Exercise:
Among the entries below, take the line with "Riferimento" and the line with "Strumenti di gestione fiscale", and output them and every line between them exactly, with nothing else.

(Stored data entries)
((

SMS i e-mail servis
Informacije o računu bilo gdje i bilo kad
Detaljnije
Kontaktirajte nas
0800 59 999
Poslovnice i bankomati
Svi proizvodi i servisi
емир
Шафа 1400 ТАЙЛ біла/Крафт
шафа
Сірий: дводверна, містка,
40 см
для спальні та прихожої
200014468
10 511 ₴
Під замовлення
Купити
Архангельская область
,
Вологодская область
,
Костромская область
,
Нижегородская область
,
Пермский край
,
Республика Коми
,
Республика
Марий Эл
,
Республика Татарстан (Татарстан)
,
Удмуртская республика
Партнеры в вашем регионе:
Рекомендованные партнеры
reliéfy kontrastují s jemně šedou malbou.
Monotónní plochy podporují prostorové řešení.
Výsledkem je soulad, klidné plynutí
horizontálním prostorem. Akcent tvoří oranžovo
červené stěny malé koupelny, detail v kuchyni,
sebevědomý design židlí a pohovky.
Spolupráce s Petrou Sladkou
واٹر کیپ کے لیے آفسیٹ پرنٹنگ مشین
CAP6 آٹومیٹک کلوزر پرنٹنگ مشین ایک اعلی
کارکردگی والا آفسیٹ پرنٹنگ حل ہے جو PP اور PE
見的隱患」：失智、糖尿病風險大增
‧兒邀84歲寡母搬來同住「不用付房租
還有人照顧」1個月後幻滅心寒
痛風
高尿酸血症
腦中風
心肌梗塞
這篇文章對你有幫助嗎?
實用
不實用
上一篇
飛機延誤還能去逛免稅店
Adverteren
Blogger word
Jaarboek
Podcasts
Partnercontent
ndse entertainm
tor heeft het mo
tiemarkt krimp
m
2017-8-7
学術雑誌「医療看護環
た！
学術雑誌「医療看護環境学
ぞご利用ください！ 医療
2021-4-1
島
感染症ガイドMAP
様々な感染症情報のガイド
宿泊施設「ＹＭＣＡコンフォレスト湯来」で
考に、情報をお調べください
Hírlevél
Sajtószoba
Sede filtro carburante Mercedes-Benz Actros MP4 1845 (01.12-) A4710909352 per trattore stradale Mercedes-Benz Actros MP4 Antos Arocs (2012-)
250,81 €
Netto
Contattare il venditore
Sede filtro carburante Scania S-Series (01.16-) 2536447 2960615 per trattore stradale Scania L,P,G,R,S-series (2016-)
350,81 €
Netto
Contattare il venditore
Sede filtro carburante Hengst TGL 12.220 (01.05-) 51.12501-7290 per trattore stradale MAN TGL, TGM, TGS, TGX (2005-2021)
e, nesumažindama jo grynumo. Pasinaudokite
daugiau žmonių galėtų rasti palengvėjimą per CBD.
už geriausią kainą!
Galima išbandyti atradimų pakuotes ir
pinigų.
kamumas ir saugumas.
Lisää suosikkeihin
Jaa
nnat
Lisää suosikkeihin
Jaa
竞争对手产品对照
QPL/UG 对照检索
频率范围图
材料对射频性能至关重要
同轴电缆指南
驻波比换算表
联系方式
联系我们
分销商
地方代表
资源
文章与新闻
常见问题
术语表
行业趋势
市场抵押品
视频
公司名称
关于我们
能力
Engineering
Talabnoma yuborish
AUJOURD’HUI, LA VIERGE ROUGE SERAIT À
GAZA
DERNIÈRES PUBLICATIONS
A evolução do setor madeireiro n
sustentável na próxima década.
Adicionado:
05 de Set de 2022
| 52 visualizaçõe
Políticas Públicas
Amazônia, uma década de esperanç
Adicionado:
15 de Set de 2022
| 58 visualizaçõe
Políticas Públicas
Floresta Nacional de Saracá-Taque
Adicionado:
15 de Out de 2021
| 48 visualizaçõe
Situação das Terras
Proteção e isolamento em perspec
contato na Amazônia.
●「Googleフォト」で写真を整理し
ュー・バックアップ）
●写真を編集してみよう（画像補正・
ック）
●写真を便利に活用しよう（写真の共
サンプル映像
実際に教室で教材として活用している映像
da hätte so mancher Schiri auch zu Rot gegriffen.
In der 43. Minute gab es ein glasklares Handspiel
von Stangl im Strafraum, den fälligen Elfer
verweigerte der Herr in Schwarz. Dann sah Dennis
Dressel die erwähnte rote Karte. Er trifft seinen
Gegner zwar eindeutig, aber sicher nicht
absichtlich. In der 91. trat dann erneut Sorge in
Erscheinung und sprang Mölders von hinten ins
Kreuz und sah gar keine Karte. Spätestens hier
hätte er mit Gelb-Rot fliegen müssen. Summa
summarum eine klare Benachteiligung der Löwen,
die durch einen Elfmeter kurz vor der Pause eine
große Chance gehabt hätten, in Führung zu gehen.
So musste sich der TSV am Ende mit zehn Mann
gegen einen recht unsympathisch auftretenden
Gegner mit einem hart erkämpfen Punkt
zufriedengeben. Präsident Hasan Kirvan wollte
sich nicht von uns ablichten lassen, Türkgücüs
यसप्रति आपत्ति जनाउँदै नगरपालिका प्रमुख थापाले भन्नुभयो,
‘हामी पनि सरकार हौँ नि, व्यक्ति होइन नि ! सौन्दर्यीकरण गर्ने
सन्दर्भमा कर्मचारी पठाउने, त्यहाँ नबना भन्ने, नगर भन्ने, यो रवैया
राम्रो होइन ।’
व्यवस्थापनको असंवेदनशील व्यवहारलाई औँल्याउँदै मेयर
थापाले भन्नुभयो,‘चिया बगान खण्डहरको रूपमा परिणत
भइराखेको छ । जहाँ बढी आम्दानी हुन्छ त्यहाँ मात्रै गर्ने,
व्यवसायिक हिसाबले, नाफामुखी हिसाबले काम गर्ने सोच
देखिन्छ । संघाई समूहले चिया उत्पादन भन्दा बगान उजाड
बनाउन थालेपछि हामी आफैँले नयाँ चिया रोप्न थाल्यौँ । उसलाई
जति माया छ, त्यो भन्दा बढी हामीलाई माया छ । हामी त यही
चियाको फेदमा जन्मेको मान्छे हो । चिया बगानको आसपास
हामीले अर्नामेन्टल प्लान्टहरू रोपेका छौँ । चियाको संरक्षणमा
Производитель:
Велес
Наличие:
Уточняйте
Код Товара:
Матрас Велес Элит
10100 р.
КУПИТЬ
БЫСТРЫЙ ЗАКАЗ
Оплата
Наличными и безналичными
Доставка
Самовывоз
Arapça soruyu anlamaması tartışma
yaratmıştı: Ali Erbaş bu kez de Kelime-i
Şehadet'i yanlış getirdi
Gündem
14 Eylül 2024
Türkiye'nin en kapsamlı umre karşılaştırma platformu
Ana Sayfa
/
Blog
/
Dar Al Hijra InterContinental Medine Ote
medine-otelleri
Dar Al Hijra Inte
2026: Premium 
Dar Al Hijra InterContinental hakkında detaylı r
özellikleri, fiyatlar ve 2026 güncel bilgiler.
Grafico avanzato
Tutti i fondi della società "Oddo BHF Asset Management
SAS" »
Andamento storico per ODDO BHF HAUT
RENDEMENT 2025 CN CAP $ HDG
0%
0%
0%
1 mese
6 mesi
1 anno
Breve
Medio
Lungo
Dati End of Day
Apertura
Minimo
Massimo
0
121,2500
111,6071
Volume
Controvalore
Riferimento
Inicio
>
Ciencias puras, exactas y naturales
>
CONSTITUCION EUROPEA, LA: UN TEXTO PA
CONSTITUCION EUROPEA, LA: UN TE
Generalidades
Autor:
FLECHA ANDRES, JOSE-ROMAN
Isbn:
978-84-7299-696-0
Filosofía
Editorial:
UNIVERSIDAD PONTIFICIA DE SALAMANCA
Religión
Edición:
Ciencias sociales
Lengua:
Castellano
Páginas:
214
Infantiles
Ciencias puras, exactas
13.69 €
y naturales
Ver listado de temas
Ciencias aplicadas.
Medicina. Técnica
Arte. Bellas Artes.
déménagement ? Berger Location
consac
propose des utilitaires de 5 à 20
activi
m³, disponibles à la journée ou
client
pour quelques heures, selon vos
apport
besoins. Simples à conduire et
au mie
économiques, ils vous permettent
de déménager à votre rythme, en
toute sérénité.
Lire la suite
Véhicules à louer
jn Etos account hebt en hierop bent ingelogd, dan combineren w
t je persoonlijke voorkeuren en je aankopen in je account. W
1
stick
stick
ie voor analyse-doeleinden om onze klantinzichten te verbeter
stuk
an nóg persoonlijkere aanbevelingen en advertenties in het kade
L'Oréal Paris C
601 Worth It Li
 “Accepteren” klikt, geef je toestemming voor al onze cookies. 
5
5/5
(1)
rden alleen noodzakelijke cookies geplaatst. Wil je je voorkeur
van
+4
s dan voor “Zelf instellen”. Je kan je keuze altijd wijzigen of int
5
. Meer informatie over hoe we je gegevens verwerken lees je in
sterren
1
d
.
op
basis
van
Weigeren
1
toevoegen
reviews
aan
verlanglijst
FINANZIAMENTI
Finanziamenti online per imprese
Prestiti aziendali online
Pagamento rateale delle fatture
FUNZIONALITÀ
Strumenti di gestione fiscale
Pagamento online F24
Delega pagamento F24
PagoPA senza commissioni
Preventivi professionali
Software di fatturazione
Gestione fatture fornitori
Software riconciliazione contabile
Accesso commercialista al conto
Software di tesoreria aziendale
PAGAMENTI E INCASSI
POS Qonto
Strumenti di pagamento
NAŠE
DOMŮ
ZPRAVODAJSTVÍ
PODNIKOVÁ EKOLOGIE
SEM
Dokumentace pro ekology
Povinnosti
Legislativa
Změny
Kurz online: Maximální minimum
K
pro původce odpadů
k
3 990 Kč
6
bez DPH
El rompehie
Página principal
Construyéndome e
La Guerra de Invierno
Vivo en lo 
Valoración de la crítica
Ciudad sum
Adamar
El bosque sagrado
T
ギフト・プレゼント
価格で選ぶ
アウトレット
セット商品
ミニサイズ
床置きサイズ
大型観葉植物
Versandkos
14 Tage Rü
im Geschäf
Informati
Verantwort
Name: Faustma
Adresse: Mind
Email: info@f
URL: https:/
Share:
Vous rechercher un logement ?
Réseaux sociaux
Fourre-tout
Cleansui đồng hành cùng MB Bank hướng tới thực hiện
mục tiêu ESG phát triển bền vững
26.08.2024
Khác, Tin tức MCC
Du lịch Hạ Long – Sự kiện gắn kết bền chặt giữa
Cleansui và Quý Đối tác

))

Answer box:
Riferimento
Inicio
>
Ciencias puras, exactas y naturales
>
CONSTITUCION EUROPEA, LA: UN TEXTO PA
CONSTITUCION EUROPEA, LA: UN TE
Generalidades
Autor:
FLECHA ANDRES, JOSE-ROMAN
Isbn:
978-84-7299-696-0
Filosofía
Editorial:
UNIVERSIDAD PONTIFICIA DE SALAMANCA
Religión
Edición:
Ciencias sociales
Lengua:
Castellano
Páginas:
214
Infantiles
Ciencias puras, exactas
13.69 €
y naturales
Ver listado de temas
Ciencias aplicadas.
Medicina. Técnica
Arte. Bellas Artes.
déménagement ? Berger Location
consac
propose des utilitaires de 5 à 20
activi
m³, disponibles à la journée ou
client
pour quelques heures, selon vos
apport
besoins. Simples à conduire et
au mie
économiques, ils vous permettent
de déménager à votre rythme, en
toute sérénité.
Lire la suite
Véhicules à louer
jn Etos account hebt en hierop bent ingelogd, dan combineren w
t je persoonlijke voorkeuren en je aankopen in je account. W
1
stick
stick
ie voor analyse-doeleinden om onze klantinzichten te verbeter
stuk
an nóg persoonlijkere aanbevelingen en advertenties in het kade
L'Oréal Paris C
601 Worth It Li
 “Accepteren” klikt, geef je toestemming voor al onze cookies. 
5
5/5
(1)
rden alleen noodzakelijke cookies geplaatst. Wil je je voorkeur
van
+4
s dan voor “Zelf instellen”. Je kan je keuze altijd wijzigen of int
5
. Meer informatie over hoe we je gegevens verwerken lees je in
sterren
1
d
.
op
basis
van
Weigeren
1
toevoegen
reviews
aan
verlanglijst
FINANZIAMENTI
Finanziamenti online per imprese
Prestiti aziendali online
Pagamento rateale delle fatture
FUNZIONALITÀ
Strumenti di gestione fiscale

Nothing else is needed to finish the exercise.